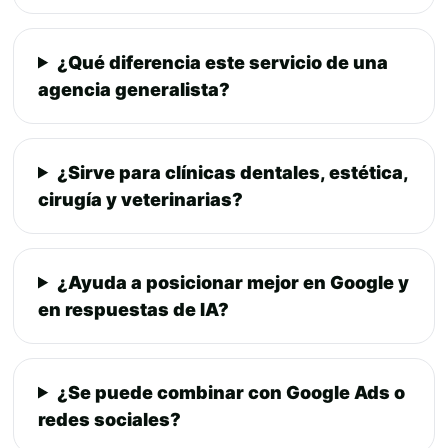
¿Qué diferencia este servicio de una
agencia generalista?
¿Sirve para clínicas dentales, estética,
cirugía y veterinarias?
¿Ayuda a posicionar mejor en Google y
en respuestas de IA?
¿Se puede combinar con Google Ads o
redes sociales?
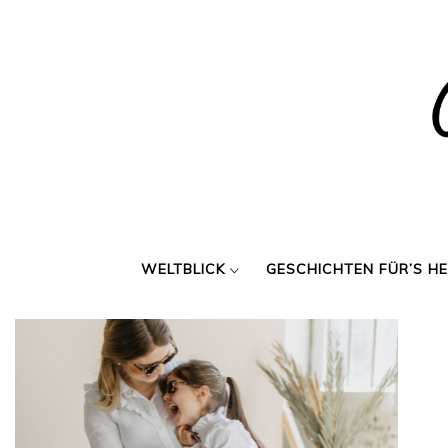
Skip
to
content
WELTBLICK
GESCHICHTEN FÜR’S H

▸ Aim of the task:
Find how many lines of the material carry the string "Google". Only the number should be in the answer.

▸ Task result:
2